PROBLEM STATEMENT: Output everything in the data exactly, leaving the pictures out.

INPUT MATERIAL:
--------------------------------------------------

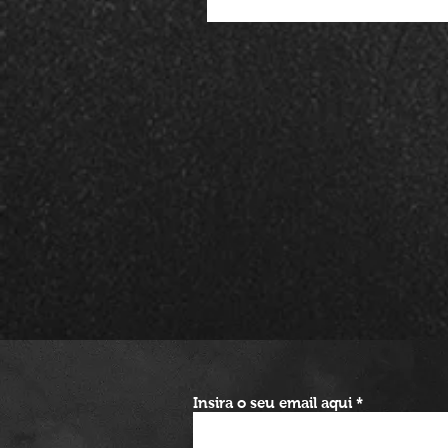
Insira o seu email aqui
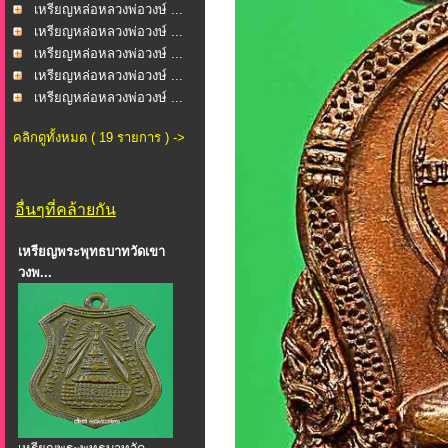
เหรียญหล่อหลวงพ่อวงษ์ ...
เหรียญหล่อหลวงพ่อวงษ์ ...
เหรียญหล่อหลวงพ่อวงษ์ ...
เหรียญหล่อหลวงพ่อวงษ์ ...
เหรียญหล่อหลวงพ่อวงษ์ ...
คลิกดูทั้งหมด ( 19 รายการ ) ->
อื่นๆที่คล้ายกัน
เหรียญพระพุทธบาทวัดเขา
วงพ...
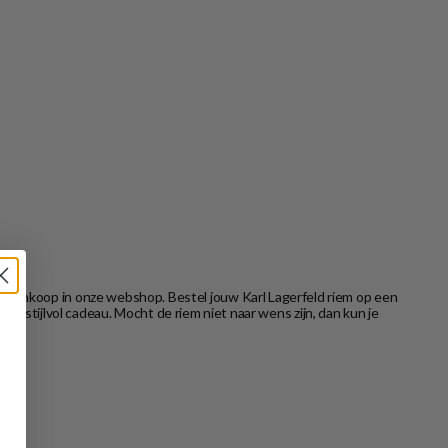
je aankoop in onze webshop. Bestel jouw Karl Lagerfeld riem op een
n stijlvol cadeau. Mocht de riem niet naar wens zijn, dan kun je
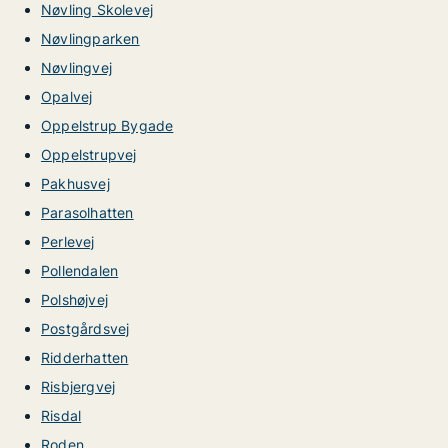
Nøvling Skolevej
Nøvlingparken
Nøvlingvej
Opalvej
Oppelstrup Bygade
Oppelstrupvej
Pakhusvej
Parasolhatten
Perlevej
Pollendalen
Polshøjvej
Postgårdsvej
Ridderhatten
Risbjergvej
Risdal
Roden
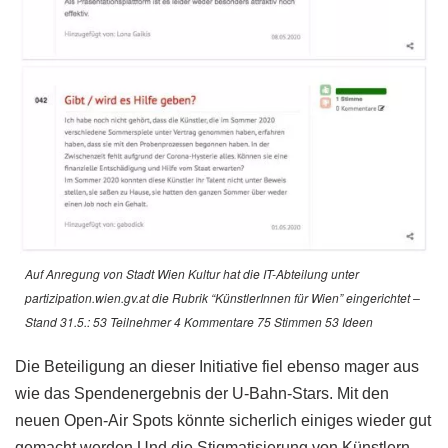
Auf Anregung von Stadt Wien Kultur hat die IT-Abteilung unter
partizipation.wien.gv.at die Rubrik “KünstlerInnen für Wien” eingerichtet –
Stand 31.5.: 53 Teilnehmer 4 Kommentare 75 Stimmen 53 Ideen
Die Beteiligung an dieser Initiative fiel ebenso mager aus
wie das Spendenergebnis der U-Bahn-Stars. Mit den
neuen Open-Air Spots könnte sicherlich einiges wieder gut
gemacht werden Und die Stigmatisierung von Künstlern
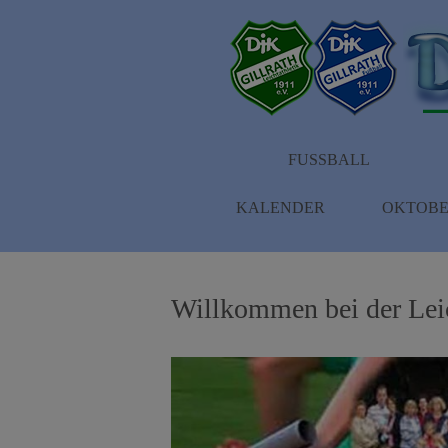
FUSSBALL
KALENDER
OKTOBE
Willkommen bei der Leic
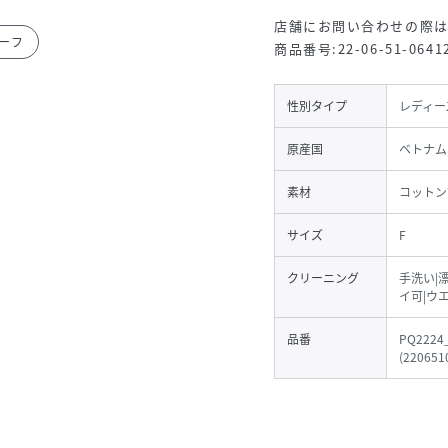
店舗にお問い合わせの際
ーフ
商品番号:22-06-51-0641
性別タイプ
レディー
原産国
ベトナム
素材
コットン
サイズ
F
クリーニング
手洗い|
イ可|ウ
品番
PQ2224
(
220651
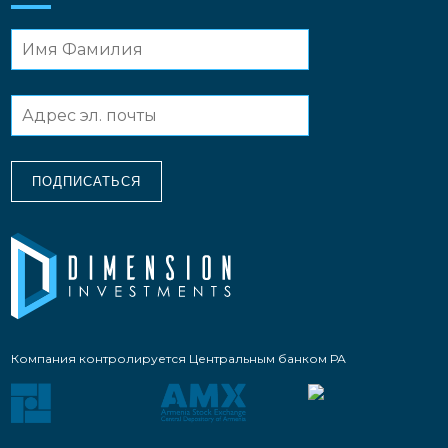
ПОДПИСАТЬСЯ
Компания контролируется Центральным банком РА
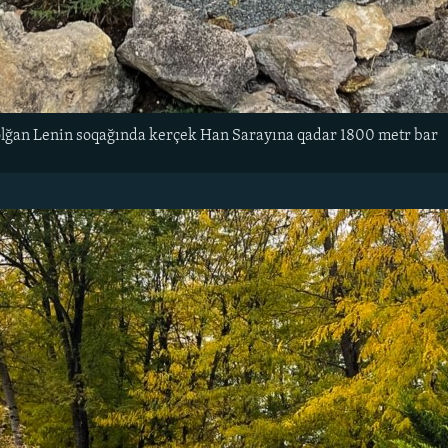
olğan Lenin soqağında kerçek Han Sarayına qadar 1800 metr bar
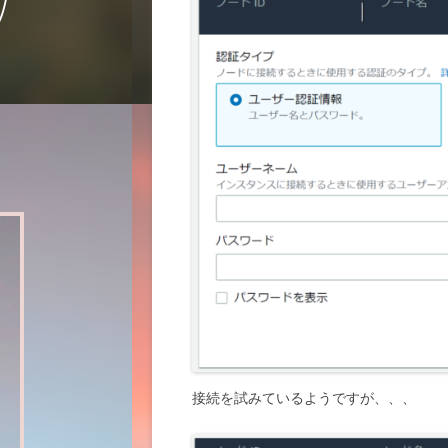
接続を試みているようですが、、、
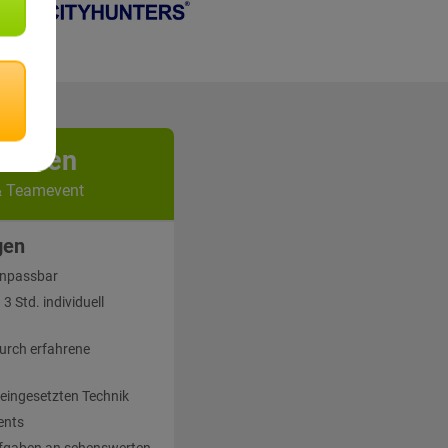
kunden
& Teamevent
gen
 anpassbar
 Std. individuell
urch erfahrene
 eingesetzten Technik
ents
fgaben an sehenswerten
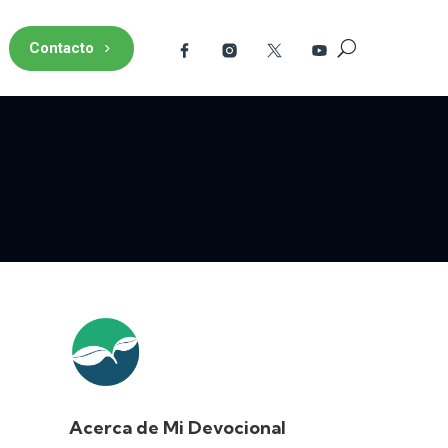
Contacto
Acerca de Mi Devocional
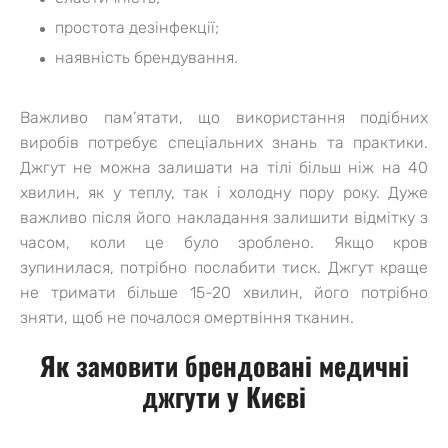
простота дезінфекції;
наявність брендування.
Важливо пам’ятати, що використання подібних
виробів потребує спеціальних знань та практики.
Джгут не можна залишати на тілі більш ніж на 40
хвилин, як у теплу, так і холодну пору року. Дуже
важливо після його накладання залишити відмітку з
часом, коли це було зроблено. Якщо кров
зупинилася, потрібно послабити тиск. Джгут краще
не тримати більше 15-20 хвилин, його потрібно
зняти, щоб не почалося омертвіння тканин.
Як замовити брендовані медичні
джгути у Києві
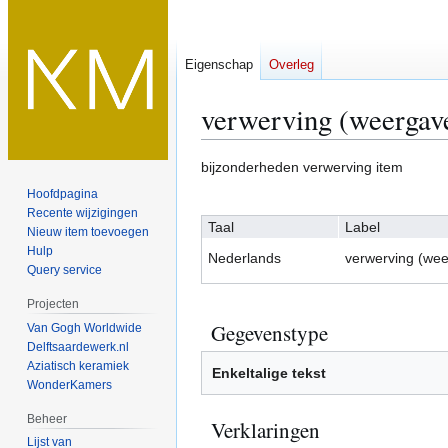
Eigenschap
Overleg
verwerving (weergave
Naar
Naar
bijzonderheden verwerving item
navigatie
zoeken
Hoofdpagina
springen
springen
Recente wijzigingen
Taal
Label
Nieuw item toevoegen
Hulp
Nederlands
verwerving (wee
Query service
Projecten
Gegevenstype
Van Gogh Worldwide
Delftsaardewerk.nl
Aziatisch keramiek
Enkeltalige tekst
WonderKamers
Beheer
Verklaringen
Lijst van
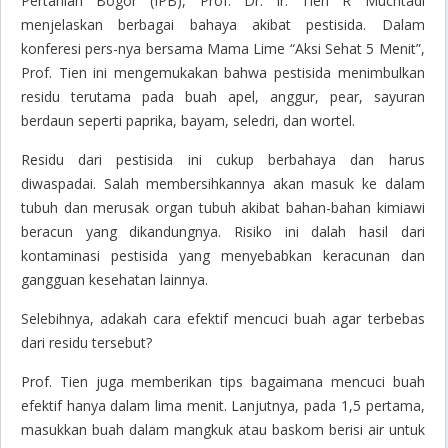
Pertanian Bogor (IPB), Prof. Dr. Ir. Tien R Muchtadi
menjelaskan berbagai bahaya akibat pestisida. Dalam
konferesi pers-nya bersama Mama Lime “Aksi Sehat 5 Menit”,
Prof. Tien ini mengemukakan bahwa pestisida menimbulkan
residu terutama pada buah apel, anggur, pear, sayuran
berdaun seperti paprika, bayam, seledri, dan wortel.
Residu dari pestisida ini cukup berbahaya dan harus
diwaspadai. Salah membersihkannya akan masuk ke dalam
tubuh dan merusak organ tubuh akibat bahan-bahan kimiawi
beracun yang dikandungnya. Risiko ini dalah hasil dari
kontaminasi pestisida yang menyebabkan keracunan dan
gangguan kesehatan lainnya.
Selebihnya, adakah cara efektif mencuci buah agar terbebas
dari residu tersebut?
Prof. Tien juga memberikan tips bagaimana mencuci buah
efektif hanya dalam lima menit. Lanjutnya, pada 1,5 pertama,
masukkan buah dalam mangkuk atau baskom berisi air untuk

--------------------------------------------------

SOLUTION BELOW:
Insira o seu email aqui
เหรียญหล่อหลวงพ่อวงษ์ ...
เหรียญหล่อหลวงพ่อวงษ์ ...
เหรียญหล่อหลวงพ่อวงษ์ ...
เหรียญหล่อหลวงพ่อวงษ์ ...
เหรียญหล่อหลวงพ่อวงษ์ ...
คลิกดูทั้งหมด ( 19 รายการ ) ->
อื่นๆที่คล้ายกัน
เหรียญพระพุทธบาทวัดเขา
วงพ...
je aankoop in onze webshop. Bestel jouw Karl Lagerfeld riem op een
n stijlvol cadeau. Mocht de riem niet naar wens zijn, dan kun je
Nøvling Skolevej
Nøvlingparken
Nøvlingvej
Opalvej
Oppelstrup Bygade
Oppelstrupvej
Pakhusvej
Parasolhatten
Perlevej
Pollendalen
Polshøjvej
Postgårdsvej
Ridderhatten
Risbjergvej
Risdal
Roden
Auf Anregung von Stadt Wien Kultur hat die IT-Abteilung unter
partizipation.wien.gv.at die Rubrik “KünstlerInnen für Wien” eingerichtet –
Stand 31.5.: 53 Teilnehmer 4 Kommentare 75 Stimmen 53 Ideen
Die Beteiligung an dieser Initiative fiel ebenso mager aus
wie das Spendenergebnis der U-Bahn-Stars. Mit den
neuen Open-Air Spots könnte sicherlich einiges wieder gut
gemacht werden Und die Stigmatisierung von Künstlern
FUSSBALL
KALENDER
OKTOBE
Willkommen bei der Leic
店舗にお問い合わせの際
ーフ
商品番号:22-06-51-0641
性別タイプ
レディー
原産国
ベトナム
素材
コットン
サイズ
F
クリーニング
手洗い|
イ可|ウ
品番
PQ2224
(
220651
ПОДПИСАТЬСЯ
Компания контролируется Центральным банком РА
olğan Lenin soqağında kerçek Han Sarayına qadar 1800 metr bar
接続を試みているようですが、、、
kunden
& Teamevent
gen
 anpassbar
 Std. individuell
urch erfahrene
 eingesetzten Technik
ents
fgaben an sehenswerten
Contacto
Acerca de Mi Devocional
простота дезінфекції;
наявність брендування.
Важливо пам’ятати, що використання подібних
виробів потребує спеціальних знань та практики.
Джгут не можна залишати на тілі більш ніж на 40
хвилин, як у теплу, так і холодну пору року. Дуже
важливо після його накладання залишити відмітку з
часом, коли це було зроблено. Якщо кров
зупинилася, потрібно послабити тиск. Джгут краще
не тримати більше 15-20 хвилин, його потрібно
зняти, щоб не почалося омертвіння тканин.
Як замовити брендовані медичні
джгути у Києві
Eigenschap
Overleg
verwerving (weergave
Naar
Naar
bijzonderheden verwerving item
navigatie
zoeken
Hoofdpagina
springen
springen
Recente wijzigingen
Taal
Label
Nieuw item toevoegen
Hulp
Nederlands
verwerving (wee
Query service
Projecten
Gegevenstype
Van Gogh Worldwide
Delftsaardewerk.nl
Aziatisch keramiek
Enkeltalige tekst
WonderKamers
Beheer
Verklaringen
Lijst van
Pertanian Bogor (IPB), Prof. Dr. Ir. Tien R Muchtadi
menjelaskan berbagai bahaya akibat pestisida. Dalam
konferesi pers-nya bersama Mama Lime “Aksi Sehat 5 Menit”,
Prof. Tien ini mengemukakan bahwa pestisida menimbulkan
residu terutama pada buah apel, anggur, pear, sayuran
berdaun seperti paprika, bayam, seledri, dan wortel.
Residu dari pestisida ini cukup berbahaya dan harus
diwaspadai. Salah membersihkannya akan masuk ke dalam
tubuh dan merusak organ tubuh akibat bahan-bahan kimiawi
beracun yang dikandungnya. Risiko ini dalah hasil dari
kontaminasi pestisida yang menyebabkan keracunan dan
gangguan kesehatan lainnya.
Selebihnya, adakah cara efektif mencuci buah agar terbebas
dari residu tersebut?
Prof. Tien juga memberikan tips bagaimana mencuci buah
efektif hanya dalam lima menit. Lanjutnya, pada 1,5 pertama,
masukkan buah dalam mangkuk atau baskom berisi air untuk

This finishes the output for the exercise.